Wait, do I really want to drive men with guns crazy? What if they get so enraged with pain that they charge into my house with guns fully loaded and drawn? It’ll be worse than that Miami incident. Scrap that thought. Some sucker visiting the UBS will be getting these books instead.
Oh, Hot Shot. Seriously, what a pain.
Frankie Daniels, hotshot detective from Atlanta, is, er, “transferred” (to put it nicely) to Purdyville, Hell – okay, South Carolina – after a less than discreet affair with her very married colleague. At this point, I’m amused. Despite Ms Hughes’ insistence that Frankie is tough, et cetera, her entire life is shaped by the men in her life – her father and now her father’s best friend saving her ass – and these men are her safety nets. So much for toughness, really. In Purdyville, she clashes with her boss, Matt Webber, police chief of Purdy Purdy Purdyville – oh, I really want to retch when I hear the name of that town, Purdy Purdy Purdyville eurgh.

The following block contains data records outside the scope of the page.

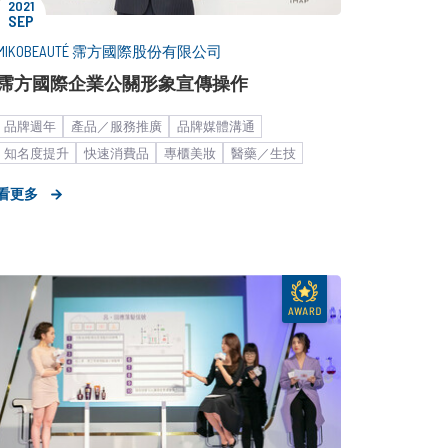
2021
SEP
MIKOBEAUTÉ 霈方國際股份有限公司
霈方國際企業公關形象宣傳操作
品牌週年
產品／服務推廣
品牌媒體溝通
知名度提升
快速消費品
專櫃美妝
醫藥／生技
媒體採購
臉部與身體保養
新聞稿
看更多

But let me be blunt and say that Purdyville is populated by the worst of the worst of social nuisances and Matt and Frankie and the entire Purdyville Hick Cop Squad are the worst law enforcers I’ve ever encountered, period. There are a bunch of ruffians running around terrorizing everybody, but the cops never even consider locking them up! No, ma’am, it’s better to let them run free and terrorize everybody when this book needs a conflict, because that way, the cops can keep an eye on them better. Even better, the folks here agree. They have guns and baseball bats just in case those ruffians attack, so don’t worry me, purdy cops, I got me rusty sawed-off gun, you cops go on your merry way now, you hear?

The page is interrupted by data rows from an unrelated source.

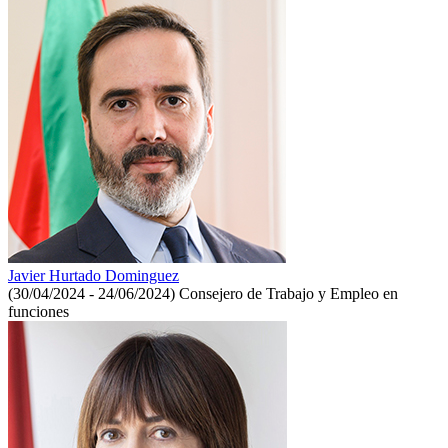
Javier Hurtado Dominguez
(30/04/2024 - 24/06/2024)
Consejero de Trabajo y Empleo en
funciones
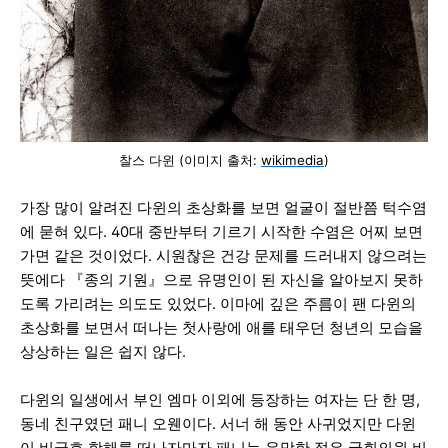
찰스 다윈 (이미지 출처:
wikim
edia
)
가장 많이 알려진 다윈의 초상화를 보면 얼굴이 절반쯤 턱수염
에 묻혀 있다. 40대 중반부터 기르기 시작한 수염은 어찌 보면
가면 같은 것이었다. 시원찮은 건강 문제를 드러내지 않으려는
뜻에다 『종의 기원』으로 유명인이 된 자신을 알아보지 못하
도록 가리려는 의도도 있었다. 이마에 깊은 주름이 팬 다윈의
초상화를 보면서 떠나는 첫사랑에 애를 태우던 청년의 모습을
상상하는 일은 쉽지 않다.
다윈의 일생에서 부인 엠마 이외에 등장하는 여자는 단 한 명,
동네 친구였던 패니 오웬이다. 서너 해 동안 사귀었지만 다윈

This must be the sorriest justification for vigilante mentality and anti-gun control measures ever. Wait, maybe Ms Hughes here is trying some reverse psychology here. If so, that’s not too bad… until I remember my $6.50. I hate my life all over again.

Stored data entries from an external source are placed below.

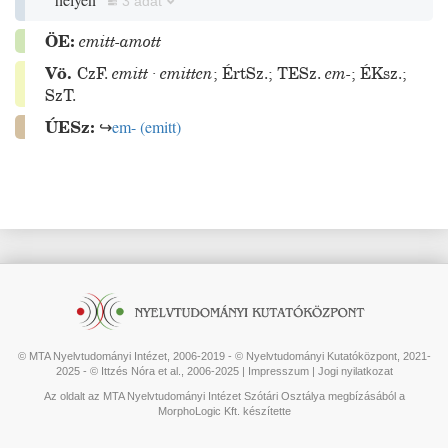
3 adat
ÖE:
emitt-amott
Vö.
CzF.
emitt
·
emitten
;
ÉrtSz.
;
TESz.
em-
;
ÉKsz.
;
SzT.
ÚESz:
↪
em-
(
emitt
)
© MTA Nyelvtudományi Intézet, 2006-2019 - © Nyelvtudományi Kutatóközpont, 2021-
2025 - © Ittzés Nóra et al., 2006-2025 |
Impresszum
|
Jogi nyilatkozat
Az oldalt az MTA Nyelvtudományi Intézet Szótári Osztálya megbízásából a
MorphoLogic Kft. készítette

Needless to say, Frankie gets terrorized and assaulted by said ruffians more than once in the story. Each time, the cops, including Webber, promise to keep a closer eye on the ruffians. Promises, promises. Those Purdyville cops are sure great, eh?
There are also loud and abrasive old women who would eat toddlers for lunch but are humored because “they’re one of us” and hence exempt from rules like social etiquette. Then there’s Frankie, a whiny and brittle woman who lets her “female” emotions (damn everything else – save the babies, save the old women, damn common sense and caution!) make her do plenty of stupid things, Matt who lets ruffians run amok in his town while he plays some unfunny pranks on the “city girl”, and other sad, sad testament as to why sometimes we should all just wear radioactive protection gear and just torch down these evil Salem’s Lot horrors of small town. I, for one, am lucky to escape with my sanity intact.
Hot Shot? More like a shot of mercury into my veins.